__Data to use__:
______________________________

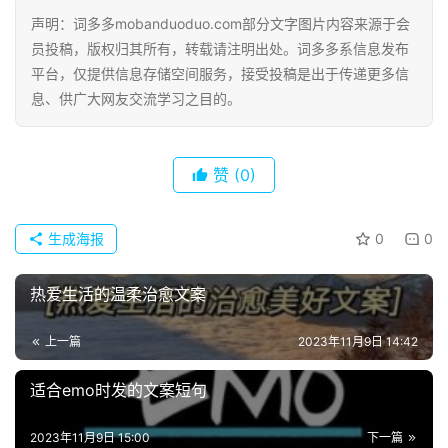
声明：词多多mobanduoduo.com部分文字图片内容来源于会
员投稿，版权归其所有，转载请注明出处。词多多系信息发布
平台，仅提供信息存储空间服务，接受投稿是出于传递更多信
息、供广大网友交流学习之目的。
赞
(0)
生成海报
0
0
热爱生活的温柔治愈文案
上一篇
2023年11月9日 14:42
适合emo时发的文案短句
2023年11月9日 15:00
下一篇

______________________________

Your task is to restate every record word for word. Omit all pictures.

__Response area__:
声明：词多多mobanduoduo.com部分文字图片内容来源于会
员投稿，版权归其所有，转载请注明出处。词多多系信息发布
平台，仅提供信息存储空间服务，接受投稿是出于传递更多信
息、供广大网友交流学习之目的。
赞
(0)
生成海报
0
0
热爱生活的温柔治愈文案
上一篇
2023年11月9日 14:42
适合emo时发的文案短句
2023年11月9日 15:00
下一篇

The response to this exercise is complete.